"The Call has solid chunks where the phrase edge-of-your-seat is for once accurate and nail-biting terror has been created without the use of explosions or clichés"
Actually thrilling thriller’s are a rare breed nowadays. Having explosions and life or death situations pushed on you constantly tends to lower your expectations and thrillers end up being dull. Is The Call any different? In a way, yes. The Call is a venture from WWE studios, yes that’s correct, the wrestling company. This doesn’t really make any difference to the film but it does mean that you have to endure David Otunga’s (a WWE wrestler) forceful dialogue as he more than a minor role.
The Call is Halle Berry’s first film that shows promise since her infamous run of dud’s since her Oscar win. She plays a 911 operator who does her job well, until she unwittingly makes a mistake and a young girl ends up dead. Berry plays the blue-collar worker with a heart of gold well, her performance isn’t cheesy it’s real and you genuinely feel her anguish as she realizes that another girl may end up dead.
Whilst Berry hangs up her 911 headset and opts for teaching new operators, on the other side of town smart and sensible Casey Welson (Abigail Breslin) is getting bungled into the trunk of a car. As luck would have it Breslin has her friends cheap and unfortunately untraceable mobile in her pocket, her one lifeline and her connection to the outside world. Realising that she needs to help, Berry returns to her duty as operator to rectify her past mistake and has to solve a puzzle of Breslin whilst she motors across the city.

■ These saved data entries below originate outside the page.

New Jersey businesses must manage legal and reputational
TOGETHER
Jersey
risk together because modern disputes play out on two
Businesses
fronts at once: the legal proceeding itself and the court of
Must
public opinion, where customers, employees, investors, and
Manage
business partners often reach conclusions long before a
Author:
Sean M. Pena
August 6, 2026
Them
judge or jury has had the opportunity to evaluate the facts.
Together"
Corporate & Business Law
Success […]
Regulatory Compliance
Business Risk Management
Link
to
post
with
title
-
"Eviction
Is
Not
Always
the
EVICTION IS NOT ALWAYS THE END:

Director Brad Anderson knows how to write a thriller. The Call has solid chunks where the phrase edge-of-your-seat is for once accurate and nail-biting terror has been created without the use of explosions or clichés. It’s a shame that after an hour of perfectly executed suspense The Call takes a side road down ‘god-awful horror movie clichés’ and has a spectacularly bad ending. The villain whom before was nicely mysterious and your mind guessed his sinister plans turns into a nutty maniac for no rhyme or reason. By the end you see that director Anderson is trying to create some kind of badly planned feminist angle by having Abigail Breslin in her bra for the last half of the film kind of puts a dampner on it.
The Call, one of the most promising starts to a film and a specular fall into pointlessness.